Leaving every picture out, repeat all of the entries below exactly.

(Information shown)

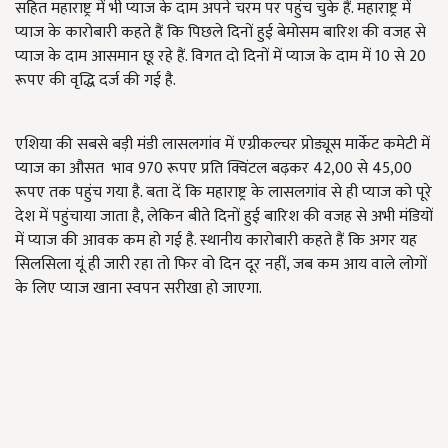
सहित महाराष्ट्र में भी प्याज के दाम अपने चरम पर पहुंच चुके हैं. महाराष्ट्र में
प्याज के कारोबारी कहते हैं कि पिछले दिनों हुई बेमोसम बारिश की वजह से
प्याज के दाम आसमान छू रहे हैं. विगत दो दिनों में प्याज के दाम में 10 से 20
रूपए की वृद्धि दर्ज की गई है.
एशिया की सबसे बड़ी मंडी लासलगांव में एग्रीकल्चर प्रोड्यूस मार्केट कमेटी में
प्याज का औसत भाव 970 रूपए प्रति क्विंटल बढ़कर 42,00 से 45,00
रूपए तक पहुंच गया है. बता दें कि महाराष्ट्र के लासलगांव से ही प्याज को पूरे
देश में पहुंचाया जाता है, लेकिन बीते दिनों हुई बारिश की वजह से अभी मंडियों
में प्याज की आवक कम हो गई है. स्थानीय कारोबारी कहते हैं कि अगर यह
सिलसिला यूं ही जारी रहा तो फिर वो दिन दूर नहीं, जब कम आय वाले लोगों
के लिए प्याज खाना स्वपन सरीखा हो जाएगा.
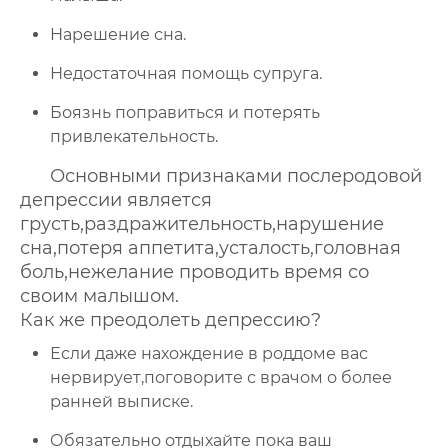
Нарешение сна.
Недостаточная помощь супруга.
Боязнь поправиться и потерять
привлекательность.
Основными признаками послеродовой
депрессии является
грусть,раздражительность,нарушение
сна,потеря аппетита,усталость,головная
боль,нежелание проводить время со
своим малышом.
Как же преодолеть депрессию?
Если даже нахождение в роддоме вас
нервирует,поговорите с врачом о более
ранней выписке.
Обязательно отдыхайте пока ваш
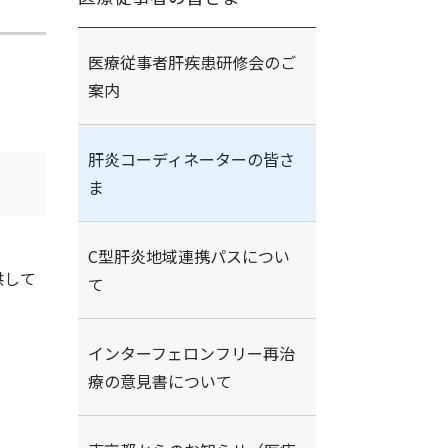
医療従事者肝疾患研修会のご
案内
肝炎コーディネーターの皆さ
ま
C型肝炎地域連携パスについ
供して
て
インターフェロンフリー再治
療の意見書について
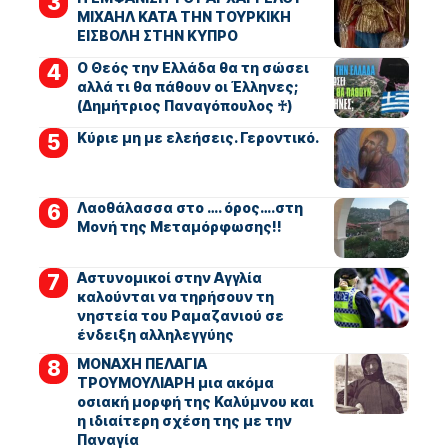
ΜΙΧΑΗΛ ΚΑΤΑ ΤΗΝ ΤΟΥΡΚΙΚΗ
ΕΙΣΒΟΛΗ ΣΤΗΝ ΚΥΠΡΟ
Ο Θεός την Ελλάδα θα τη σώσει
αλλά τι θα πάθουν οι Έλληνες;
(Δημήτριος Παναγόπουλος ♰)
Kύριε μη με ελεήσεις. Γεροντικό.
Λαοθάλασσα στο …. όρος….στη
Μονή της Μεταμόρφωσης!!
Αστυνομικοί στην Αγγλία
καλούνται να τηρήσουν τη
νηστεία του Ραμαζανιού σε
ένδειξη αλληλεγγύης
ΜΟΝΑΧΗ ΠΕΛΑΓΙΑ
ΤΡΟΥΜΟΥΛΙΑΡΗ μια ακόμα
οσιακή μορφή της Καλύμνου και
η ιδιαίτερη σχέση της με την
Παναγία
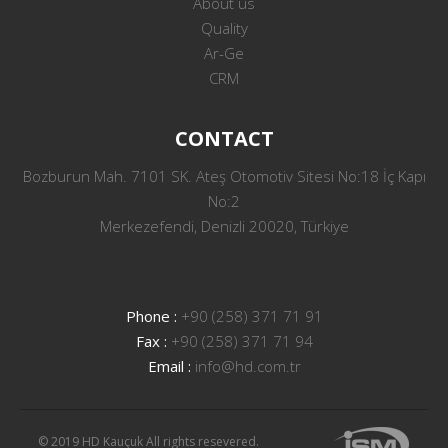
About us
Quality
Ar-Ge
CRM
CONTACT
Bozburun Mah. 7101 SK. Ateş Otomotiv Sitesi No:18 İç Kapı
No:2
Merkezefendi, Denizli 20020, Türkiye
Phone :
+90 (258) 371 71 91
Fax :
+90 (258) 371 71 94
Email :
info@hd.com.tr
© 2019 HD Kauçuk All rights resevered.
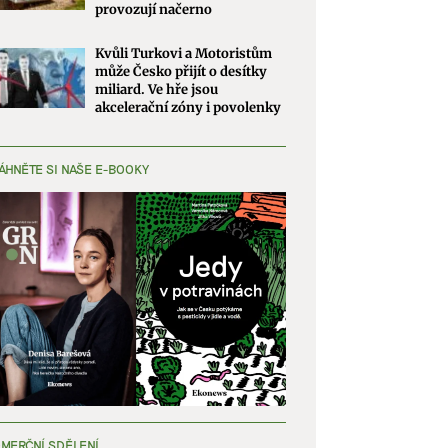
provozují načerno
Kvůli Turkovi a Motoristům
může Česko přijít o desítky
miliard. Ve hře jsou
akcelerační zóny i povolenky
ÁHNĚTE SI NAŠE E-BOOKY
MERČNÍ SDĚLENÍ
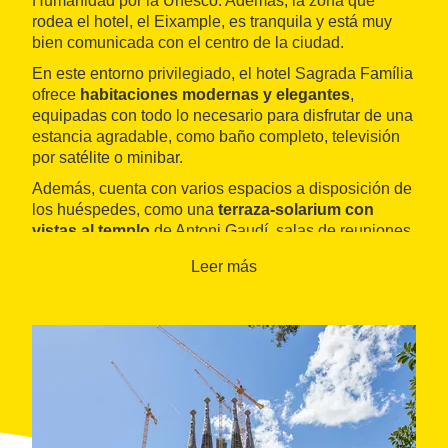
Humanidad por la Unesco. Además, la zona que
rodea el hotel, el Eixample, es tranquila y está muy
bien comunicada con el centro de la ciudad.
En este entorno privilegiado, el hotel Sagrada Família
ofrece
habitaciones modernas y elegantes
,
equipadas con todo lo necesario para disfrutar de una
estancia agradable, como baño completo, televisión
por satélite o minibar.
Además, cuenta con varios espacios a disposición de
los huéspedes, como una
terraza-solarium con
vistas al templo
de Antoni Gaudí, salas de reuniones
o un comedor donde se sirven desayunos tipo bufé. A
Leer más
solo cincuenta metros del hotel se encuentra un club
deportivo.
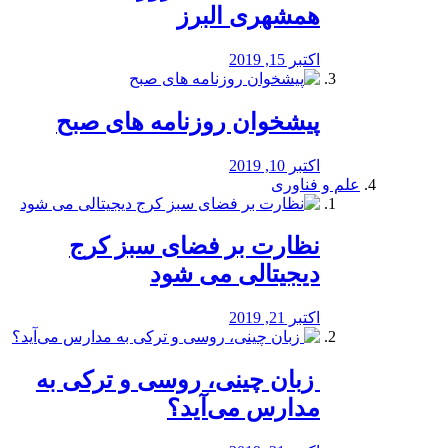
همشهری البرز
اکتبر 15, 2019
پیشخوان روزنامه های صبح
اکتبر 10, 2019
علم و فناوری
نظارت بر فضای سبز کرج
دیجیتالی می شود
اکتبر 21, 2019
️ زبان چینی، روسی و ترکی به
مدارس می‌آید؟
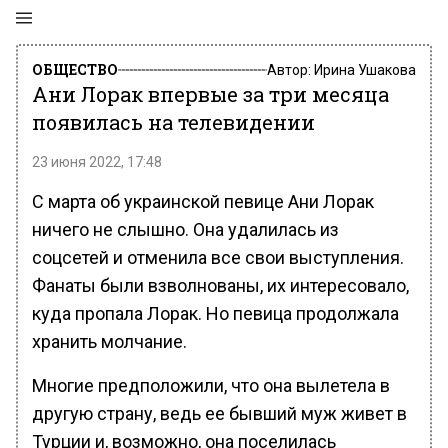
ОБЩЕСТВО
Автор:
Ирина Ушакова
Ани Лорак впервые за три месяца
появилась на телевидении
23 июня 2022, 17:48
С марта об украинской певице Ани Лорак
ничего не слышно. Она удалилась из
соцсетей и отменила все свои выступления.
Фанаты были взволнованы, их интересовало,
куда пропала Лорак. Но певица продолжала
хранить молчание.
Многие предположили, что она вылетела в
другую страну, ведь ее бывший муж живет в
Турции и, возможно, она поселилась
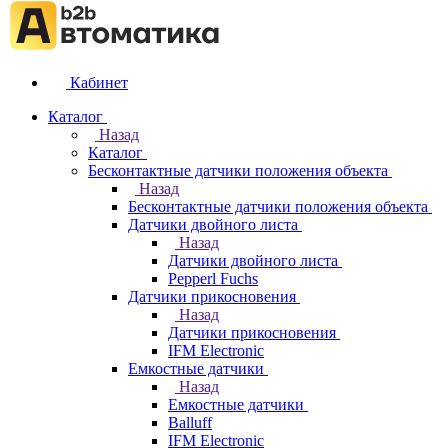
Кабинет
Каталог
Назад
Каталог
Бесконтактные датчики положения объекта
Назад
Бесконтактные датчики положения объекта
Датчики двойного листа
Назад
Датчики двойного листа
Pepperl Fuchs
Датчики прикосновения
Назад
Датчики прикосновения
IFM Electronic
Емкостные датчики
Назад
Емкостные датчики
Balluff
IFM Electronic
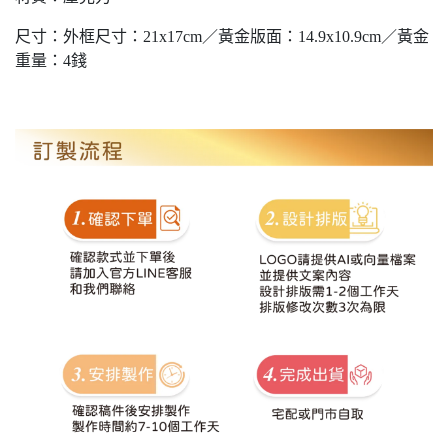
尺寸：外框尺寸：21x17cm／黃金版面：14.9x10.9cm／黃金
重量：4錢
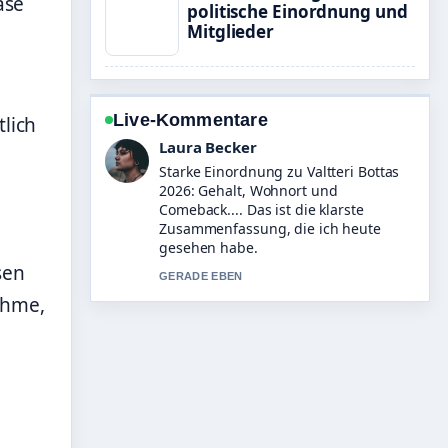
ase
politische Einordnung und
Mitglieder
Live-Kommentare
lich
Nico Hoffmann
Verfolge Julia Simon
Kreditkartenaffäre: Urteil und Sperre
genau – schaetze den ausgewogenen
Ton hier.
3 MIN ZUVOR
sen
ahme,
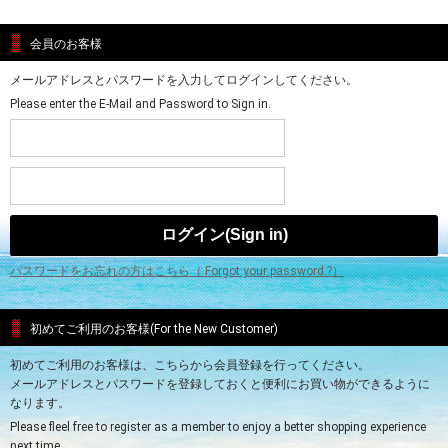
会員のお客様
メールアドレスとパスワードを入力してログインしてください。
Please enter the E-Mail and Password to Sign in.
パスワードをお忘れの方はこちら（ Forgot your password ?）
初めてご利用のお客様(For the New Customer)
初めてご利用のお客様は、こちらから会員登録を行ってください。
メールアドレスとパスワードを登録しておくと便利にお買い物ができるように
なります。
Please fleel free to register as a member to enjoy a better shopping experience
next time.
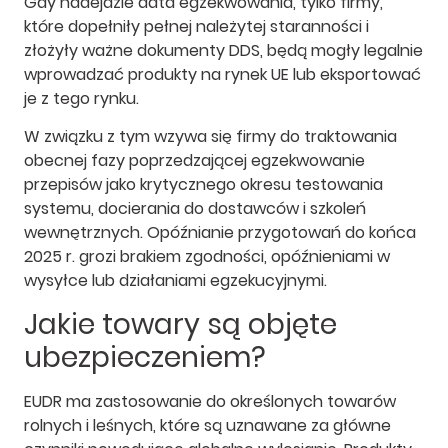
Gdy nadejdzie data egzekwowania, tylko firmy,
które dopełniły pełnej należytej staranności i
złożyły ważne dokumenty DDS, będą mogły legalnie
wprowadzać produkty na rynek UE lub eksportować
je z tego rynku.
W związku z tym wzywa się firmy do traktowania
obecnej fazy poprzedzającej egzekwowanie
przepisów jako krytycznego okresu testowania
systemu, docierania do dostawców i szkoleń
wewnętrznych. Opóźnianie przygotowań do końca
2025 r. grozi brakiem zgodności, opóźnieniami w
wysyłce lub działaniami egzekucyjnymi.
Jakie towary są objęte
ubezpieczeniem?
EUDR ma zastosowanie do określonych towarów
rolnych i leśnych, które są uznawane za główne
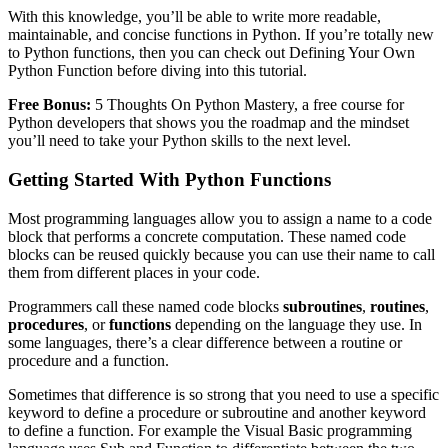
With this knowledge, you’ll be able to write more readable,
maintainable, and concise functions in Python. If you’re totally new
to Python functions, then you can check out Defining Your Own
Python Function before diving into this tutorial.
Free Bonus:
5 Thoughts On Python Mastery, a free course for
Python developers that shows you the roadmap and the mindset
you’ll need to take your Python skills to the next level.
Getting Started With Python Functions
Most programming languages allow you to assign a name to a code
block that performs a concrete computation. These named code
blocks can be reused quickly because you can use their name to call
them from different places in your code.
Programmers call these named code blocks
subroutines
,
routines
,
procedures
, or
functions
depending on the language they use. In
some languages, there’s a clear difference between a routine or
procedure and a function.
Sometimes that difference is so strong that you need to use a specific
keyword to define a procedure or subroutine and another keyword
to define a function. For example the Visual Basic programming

(End Information shown)

**Answer box**
सहित महाराष्ट्र में भी प्याज के दाम अपने चरम पर पहुंच चुके हैं. महाराष्ट्र में
प्याज के कारोबारी कहते हैं कि पिछले दिनों हुई बेमोसम बारिश की वजह से
प्याज के दाम आसमान छू रहे हैं. विगत दो दिनों में प्याज के दाम में 10 से 20
रूपए की वृद्धि दर्ज की गई है.
एशिया की सबसे बड़ी मंडी लासलगांव में एग्रीकल्चर प्रोड्यूस मार्केट कमेटी में
प्याज का औसत भाव 970 रूपए प्रति क्विंटल बढ़कर 42,00 से 45,00
रूपए तक पहुंच गया है. बता दें कि महाराष्ट्र के लासलगांव से ही प्याज को पूरे
देश में पहुंचाया जाता है, लेकिन बीते दिनों हुई बारिश की वजह से अभी मंडियों
में प्याज की आवक कम हो गई है. स्थानीय कारोबारी कहते हैं कि अगर यह
सिलसिला यूं ही जारी रहा तो फिर वो दिन दूर नहीं, जब कम आय वाले लोगों
के लिए प्याज खाना स्वपन सरीखा हो जाएगा.
Нарешение сна.
Недостаточная помощь супруга.
Боязнь поправиться и потерять
привлекательность.
Основными признаками послеродовой
депрессии является
грусть,раздражительность,нарушение
сна,потеря аппетита,усталость,головная
боль,нежелание проводить время со
своим малышом.
Как же преодолеть депрессию?
Если даже нахождение в роддоме вас
нервирует,поговорите с врачом о более
ранней выписке.
Обязательно отдыхайте пока ваш
医療従事者肝疾患研修会のご
案内
肝炎コーディネーターの皆さ
ま
C型肝炎地域連携パスについ
供して
て
インターフェロンフリー再治
療の意見書について
ΜΙΧΑΗΛ ΚΑΤΑ ΤΗΝ ΤΟΥΡΚΙΚΗ
ΕΙΣΒΟΛΗ ΣΤΗΝ ΚΥΠΡΟ
Ο Θεός την Ελλάδα θα τη σώσει
αλλά τι θα πάθουν οι Έλληνες;
(Δημήτριος Παναγόπουλος ♰)
Kύριε μη με ελεήσεις. Γεροντικό.
Λαοθάλασσα στο …. όρος….στη
Μονή της Μεταμόρφωσης!!
Αστυνομικοί στην Αγγλία
καλούνται να τηρήσουν τη
νηστεία του Ραμαζανιού σε
ένδειξη αλληλεγγύης
ΜΟΝΑΧΗ ΠΕΛΑΓΙΑ
ΤΡΟΥΜΟΥΛΙΑΡΗ μια ακόμα
οσιακή μορφή της Καλύμνου και
η ιδιαίτερη σχέση της με την
Παναγία
About us
Quality
Ar-Ge
CRM
CONTACT
Bozburun Mah. 7101 SK. Ateş Otomotiv Sitesi No:18 İç Kapı
No:2
Merkezefendi, Denizli 20020, Türkiye
Phone :
+90 (258) 371 71 91
Fax :
+90 (258) 371 71 94
Email :
info@hd.com.tr
© 2019 HD Kauçuk All rights resevered.
provozují načerno
Kvůli Turkovi a Motoristům
může Česko přijít o desítky
miliard. Ve hře jsou
akcelerační zóny i povolenky
ÁHNĚTE SI NAŠE E-BOOKY
MERČNÍ SDĚLENÍ
Humanidad por la Unesco. Además, la zona que
rodea el hotel, el Eixample, es tranquila y está muy
bien comunicada con el centro de la ciudad.
En este entorno privilegiado, el hotel Sagrada Família
ofrece
habitaciones modernas y elegantes
,
equipadas con todo lo necesario para disfrutar de una
estancia agradable, como baño completo, televisión
por satélite o minibar.
Además, cuenta con varios espacios a disposición de
los huéspedes, como una
terraza-solarium con
vistas al templo
de Antoni Gaudí, salas de reuniones
o un comedor donde se sirven desayunos tipo bufé. A
Leer más
solo cincuenta metros del hotel se encuentra un club
deportivo.
همشهری البرز
اکتبر 15, 2019
پیشخوان روزنامه های صبح
اکتبر 10, 2019
علم و فناوری
نظارت بر فضای سبز کرج
دیجیتالی می شود
اکتبر 21, 2019
️ زبان چینی، روسی و ترکی به
مدارس می‌آید؟
ОБЩЕСТВО
Автор:
Ирина Ушакова
Ани Лорак впервые за три месяца
появилась на телевидении
23 июня 2022, 17:48
С марта об украинской певице Ани Лорак
ничего не слышно. Она удалилась из
соцсетей и отменила все свои выступления.
Фанаты были взволнованы, их интересовало,
куда пропала Лорак. Но певица продолжала
хранить молчание.
Многие предположили, что она вылетела в
другую страну, ведь ее бывший муж живет в
Турции и, возможно, она поселилась
Кабинет
Каталог
Назад
Каталог
Бесконтактные датчики положения объекта
Назад
Бесконтактные датчики положения объекта
Датчики двойного листа
Назад
Датчики двойного листа
Pepperl Fuchs
Датчики прикосновения
Назад
Датчики прикосновения
IFM Electronic
Емкостные датчики
Назад
Емкостные датчики
Balluff
IFM Electronic
尺寸：外框尺寸：21x17cm／黃金版面：14.9x10.9cm／黃金
重量：4錢
ase
politische Einordnung und
Mitglieder
Live-Kommentare
lich
Nico Hoffmann
Verfolge Julia Simon
Kreditkartenaffäre: Urteil und Sperre
genau – schaetze den ausgewogenen
Ton hier.
3 MIN ZUVOR
sen
ahme,
会員のお客様
メールアドレスとパスワードを入力してログインしてください。
Please enter the E-Mail and Password to Sign in.
パスワードをお忘れの方はこちら（ Forgot your password ?）
初めてご利用のお客様(For the New Customer)
初めてご利用のお客様は、こちらから会員登録を行ってください。
メールアドレスとパスワードを登録しておくと便利にお買い物ができるように
なります。
Please fleel free to register as a member to enjoy a better shopping experience
next time.
Gdy nadejdzie data egzekwowania, tylko firmy,
które dopełniły pełnej należytej staranności i
złożyły ważne dokumenty DDS, będą mogły legalnie
wprowadzać produkty na rynek UE lub eksportować
je z tego rynku.
W związku z tym wzywa się firmy do traktowania
obecnej fazy poprzedzającej egzekwowanie
przepisów jako krytycznego okresu testowania
systemu, docierania do dostawców i szkoleń
wewnętrznych. Opóźnianie przygotowań do końca
2025 r. grozi brakiem zgodności, opóźnieniami w
wysyłce lub działaniami egzekucyjnymi.
Jakie towary są objęte
ubezpieczeniem?
EUDR ma zastosowanie do określonych towarów
rolnych i leśnych, które są uznawane za główne
With this knowledge, you’ll be able to write more readable,
maintainable, and concise functions in Python. If you’re totally new
to Python functions, then you can check out Defining Your Own
Python Function before diving into this tutorial.
Free Bonus:
5 Thoughts On Python Mastery, a free course for
Python developers that shows you the roadmap and the mindset
you’ll need to take your Python skills to the next level.
Getting Started With Python Functions
Most programming languages allow you to assign a name to a code
block that performs a concrete computation. These named code
blocks can be reused quickly because you can use their name to call
them from different places in your code.
Programmers call these named code blocks
subroutines
,
routines
,
procedures
, or
functions
depending on the language they use. In
some languages, there’s a clear difference between a routine or
procedure and a function.
Sometimes that difference is so strong that you need to use a specific
keyword to define a procedure or subroutine and another keyword
to define a function. For example the Visual Basic programming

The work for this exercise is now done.